Three decades later in 1965, she finally came to rest on Leith’s Kings Wark quay, becoming a familiar fixture there as a floating restaurant. But lack of business forced her doors to close in 2000. The proud old tub - the last of her kind - again faced a doubtful future.
Uncertain, that was, until entrepreneurs Sassan Pour and Matthew Tabatabaie came along with their sights set on the lucrative, increasingly cosmopolitan Leith waterfront. At a cost of £1.1m the Ocean Mist has been fully refitted to house Cruz: a 90-seat restaurant, bar/club and function room/ conference suite across three levels.
Aesthetically, the job has been tastefully done: most skeletal features of the boat have been preserved - port holes, panelled ceilings and sloping decks (certain to be disorientating after a few drinks). Bar a lick of fresh white paint, the décor is minimal. Curved padded booths adorn the bar level; the restaurant floor is filled only by rows of smart black and white tables and chairs.
Being a boat that’s afloat, seafood is naturally prominent on the menu and much of it comes from local producers: Loch Fyne oysters or mussels and fresh Scottish salmon or lobster, for example. Assiette de poissons fume, a selection of smoked fish served with a leafy salad and horseradish cream, makes for an elegant starter.
Main courses are let down by some disappointingly simple shortcomings, however. The fish of the day - in this instance smoked sea bass - looks wonderful as it arrives still crackling on the plate, but the drizzle of tangy tomato sauce is barely enough to flavour one - let alone both - cuts of fish. Asparagus risotto, too, promises much with its thick creamy texture, but the truffle oil topping is overbearing, giving the dish an all too intense, even slightly sickly aroma.

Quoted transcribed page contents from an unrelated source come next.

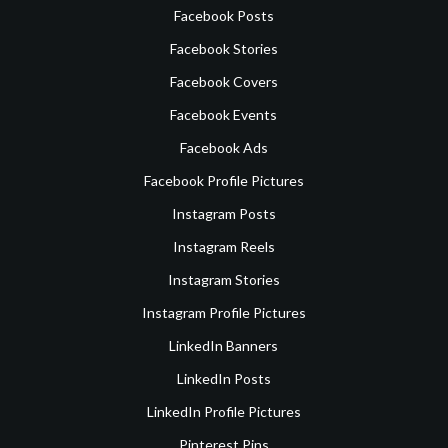
Facebook Posts
Facebook Stories
Facebook Covers
Facebook Events
Facebook Ads
Facebook Profile Pictures
Instagram Posts
Instagram Reels
Instagram Stories
Instagram Profile Pictures
LinkedIn Banners
LinkedIn Posts
LinkedIn Profile Pictures
Pinterest Pins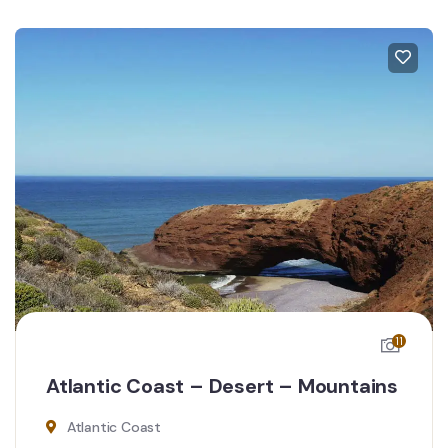
11
Atlantic Coast – Desert – Mountains
Atlantic Coast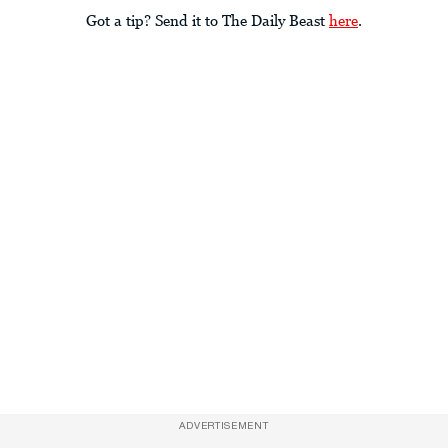
Got a tip? Send it to The Daily Beast
here
.
ADVERTISEMENT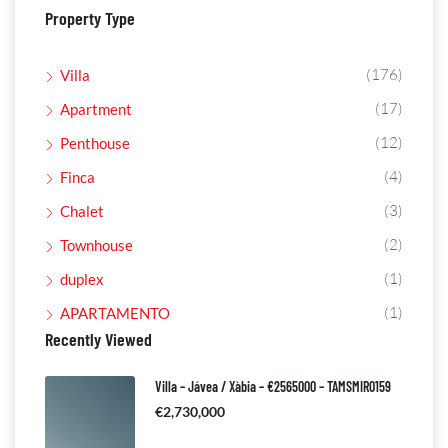
Property Type
(176)
Villa
(17)
Apartment
(12)
Penthouse
(4)
Finca
(3)
Chalet
(2)
Townhouse
(1)
duplex
(1)
APARTAMENTO
Recently Viewed
Villa – Jávea / Xàbia – €2565000 – TAMSMIR0159
€2,730,000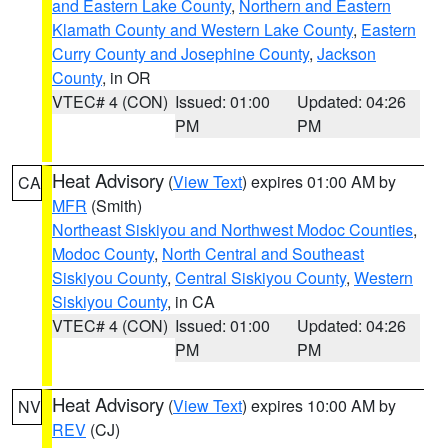
and Eastern Lake County
,
Northern and Eastern
Klamath County and Western Lake County
,
Eastern
Curry County and Josephine County
,
Jackson
County
, in OR
VTEC# 4 (CON)
Issued: 01:00
Updated: 04:26
PM
PM
Heat Advisory
(
View Text
) expires 01:00 AM by
CA
MFR
(Smith)
Northeast Siskiyou and Northwest Modoc Counties
,
Modoc County
,
North Central and Southeast
Siskiyou County
,
Central Siskiyou County
,
Western
Siskiyou County
, in CA
VTEC# 4 (CON)
Issued: 01:00
Updated: 04:26
PM
PM
Heat Advisory
(
View Text
) expires 10:00 AM by
NV
REV
(CJ)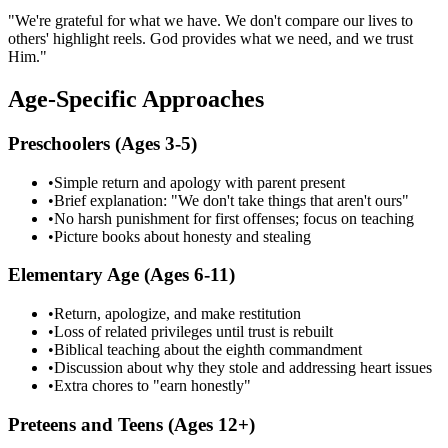
"We're grateful for what we have. We don't compare our lives to
others' highlight reels. God provides what we need, and we trust
Him."
Age-Specific Approaches
Preschoolers (Ages 3-5)
•
Simple return and apology with parent present
•
Brief explanation: "We don't take things that aren't ours"
•
No harsh punishment for first offenses; focus on teaching
•
Picture books about honesty and stealing
Elementary Age (Ages 6-11)
•
Return, apologize, and make restitution
•
Loss of related privileges until trust is rebuilt
•
Biblical teaching about the eighth commandment
•
Discussion about why they stole and addressing heart issues
•
Extra chores to "earn honestly"
Preteens and Teens (Ages 12+)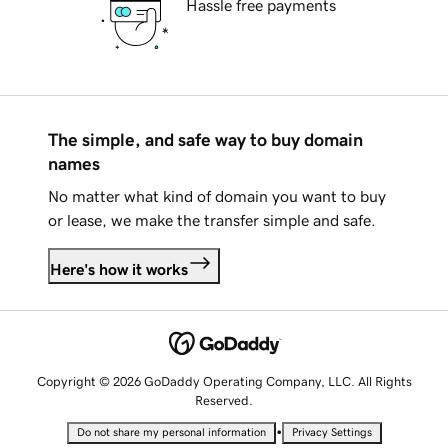
Hassle free payments
The simple, and safe way to buy domain
names
No matter what kind of domain you want to buy
or lease, we make the transfer simple and safe.
Here's how it works
Copyright © 2026 GoDaddy Operating Company, LLC. All Rights
Reserved.
•
Do not share my personal information
Privacy Settings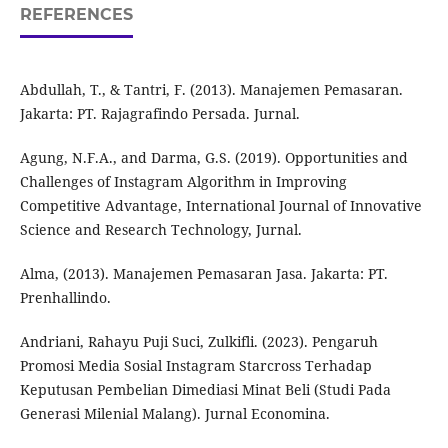
REFERENCES
Abdullah, T., & Tantri, F. (2013). Manajemen Pemasaran.
Jakarta: PT. Rajagrafindo Persada. Jurnal.
Agung, N.F.A., and Darma, G.S. (2019). Opportunities and
Challenges of Instagram Algorithm in Improving
Competitive Advantage, International Journal of Innovative
Science and Research Technology, Jurnal.
Alma, (2013). Manajemen Pemasaran Jasa. Jakarta: PT.
Prenhallindo.
Andriani, Rahayu Puji Suci, Zulkifli. (2023). Pengaruh
Promosi Media Sosial Instagram Starcross Terhadap
Keputusan Pembelian Dimediasi Minat Beli (Studi Pada
Generasi Milenial Malang). Jurnal Economina.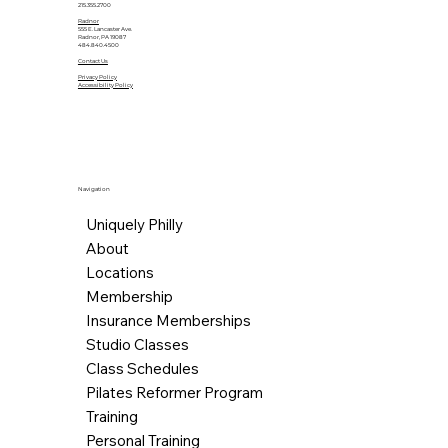
215.355.2700
Radnor
555 E. Lancaster Ave.
Radnor, PA 19087
484.840.4500
Contact Us
Privacy Policy
Accessibility Policy
Navigation
Uniquely Philly
About
Locations
Membership
Insurance Memberships
Studio Classes
Class Schedules
Pilates Reformer Program
Training
Personal Training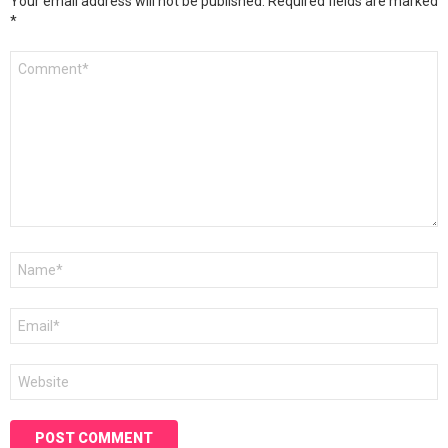
Your email address will not be published.
Required fields are marked
*
Comment
*
Name
*
Email
*
Website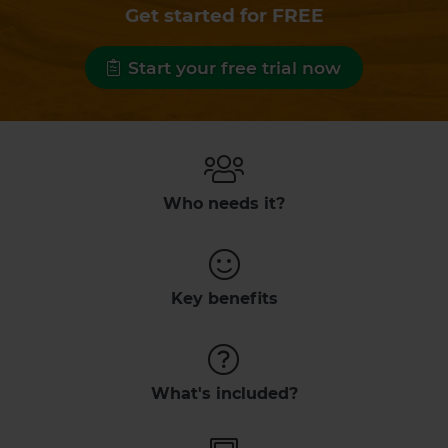
Get started for FREE
Start your free trial now
Who needs it?
Key benefits
What's included?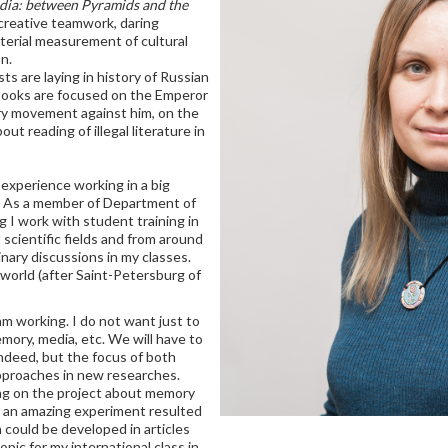
ia: between Pyramids and the
creative teamwork, daring
terial measurement of cultural
n.
s are laying in history of Russian
 books are focused on the Emperor
ary movement against him, on the
ut reading of illegal literature in
 experience working in a big
s. As a member of Department of
g I work with student training in
 scientific fields and from around
inary discussions in my classes.
e world (after Saint-Petersburg of
m working. I do not want just to
mory, media, etc. We will have to
indeed, but the focus of both
approaches in new researches.
ng on the project about memory
s an amazing experiment resulted
 could be developed in articles
opic for my international class in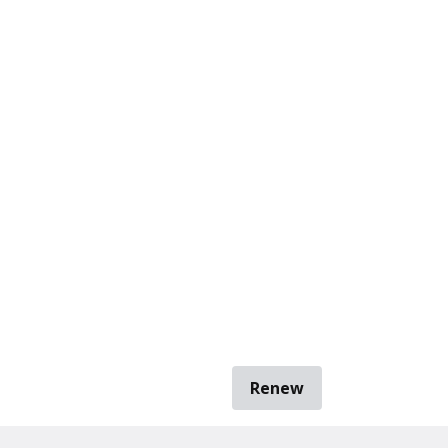
Renew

There’s certainly much to be said for eating at Cruz as an experience: bright, airy, novel surrounds - plus swim-bys from Leith’s newest residents (a pair of swans with their three cygnets). Certainly among weekend drinkers and revellers, it promises to become a popular haunt. Whether Cruz can compete, however, with the established variety of other waterfront eateries - and add a famous new chapter to the ship’s proud 90-year history in the process - remains to be seen.
Cruz, The Shore, Leith, 0131 553 6699; www.thecruz.co.uk
Open daily, serving food from noon until about 10pm; bar open until 1am. Two-course evening meal is around £18
Take Three: Places to dine at sea
Ogilvie Terrace, Edinburgh, 0131 669 5516
The advantage that Zazou has over your typical floating restaurant is that it actually casts off its moorings. The voyage on this classic narrow-boat is reserved to the Union Canal, but the trip is nevertheless a large part of the appeal. Open only to groups of eight to 12, serving hearty lunches and dinners.
THE SEAFOOD CABIN
B8001, Skipness, 01880 760 207
Also known as the Crab Shack, the last time we visited the Seafood Cabin near Skipness (south of Tarbert on the Kintyre peninsula), a flush of wee ducklings nestled in the lawn amid the picnic tables and benches, while hens wandered about. Fresh seafood is cooked in a tiny retro caravan. Closed Saturdays and over winter.
THE TOP DECK @ THE FERRY
Anderston Quay, Glasgow, 0141 248 5376
Before the Clyde tunnel and Kingston bridge, this was one of the ferries that took people across the river. Hard to imagine today. Moored on the north banks, the Top Deck serves up buffalo wings and pakora, as well as main courses such as Mexican chilli, beef burgers and pizzas.